## Goal


The goal is to perform [funnel analysis](https://en.wikipedia.org/wiki/Funnel_analysis) for an e-commerce website.

Typically, websites have a clear path to conversion: for instance, you land on the home page, then you search, select a product and buy it. At each of these steps, some users will drop off and leave the site. The sequence of pages that leads to conversion is called ‘funnel’ .

Data Science can have a tremendous impact on funnel optimization.
Funnel analysis allows to understand where/when our users abandon the website.
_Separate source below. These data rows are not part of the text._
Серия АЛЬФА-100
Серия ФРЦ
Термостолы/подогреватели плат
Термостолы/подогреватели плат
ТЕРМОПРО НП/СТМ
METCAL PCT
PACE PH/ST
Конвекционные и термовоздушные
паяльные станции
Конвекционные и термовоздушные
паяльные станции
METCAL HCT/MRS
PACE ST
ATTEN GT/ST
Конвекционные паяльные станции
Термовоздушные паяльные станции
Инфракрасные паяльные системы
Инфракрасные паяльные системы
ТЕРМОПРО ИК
It gives crucial insights on user behavior and on ways to improve the user experience as well as it often allows to discover bugs.

## Challenge Description


You are looking at data from an e-commerce website. The site is very simple and has just 4 pages:



- The first page is the <b>home page</b>. When you come to the site for the first time, you can only land on the home page as a first page.
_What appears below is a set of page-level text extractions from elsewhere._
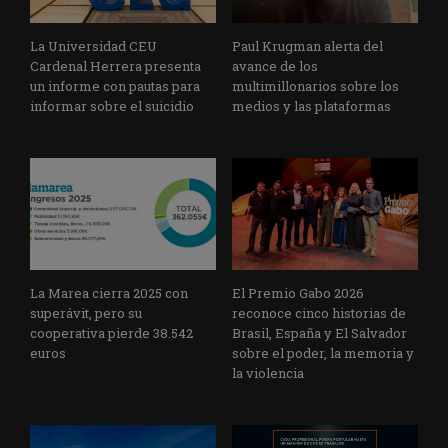
La Universidad CEU
Paul Krugman alerta del
Cardenal Herrera presenta
avance de los
un informe con pautas para
multimillonarios sobre los
informar sobre el suicidio
medios y las plataformas
La Marea cierra 2025 con
El Premio Gabo 2026
superávit, pero su
reconoce cinco historias de
cooperativa pierde 38.542
Brasil, España y El Salvador
euros
sobre el poder, la memoria y
la violencia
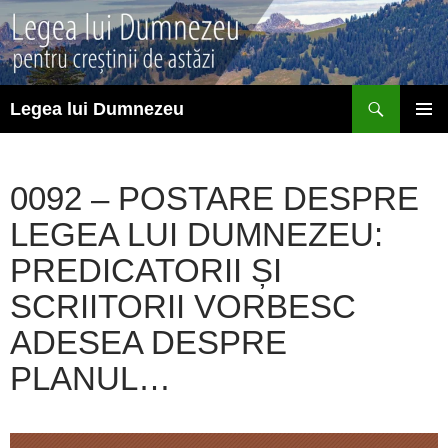
Sari
la
conținut
Caută
Legea lui Dumnezeu
MENIU
PRINCI
0092 – POSTARE DESPRE
LEGEA LUI DUMNEZEU:
PREDICATORII ȘI
SCRIITORII VORBESC
ADESEA DESPRE
PLANUL…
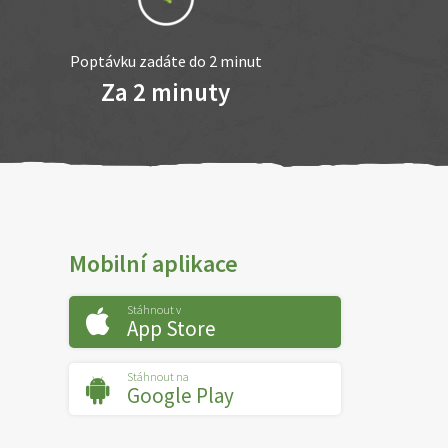
Poptávku zadáte do 2 minut
Za 2 minuty
Mobilní aplikace
Stáhnout v
App Store
Stáhnout na
Google Play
- From the home page, the user can perform a search and land on the <b>search page</b>.

- From the search page, if the user clicks on a product, she will get to the <b>payment page</b>, where she is asked to provide payment information in order to buy that product.

- If she does decide to buy, she ends up on the <b>confirmation page</b>


The company CEO isn’t very happy with the company sales and, especially, sales coming from new users. Therefore, she asked you to investigate whether there is something wrong in the conversion funnel or, in general, if you can create hypotheses on how conversion rate could be improved.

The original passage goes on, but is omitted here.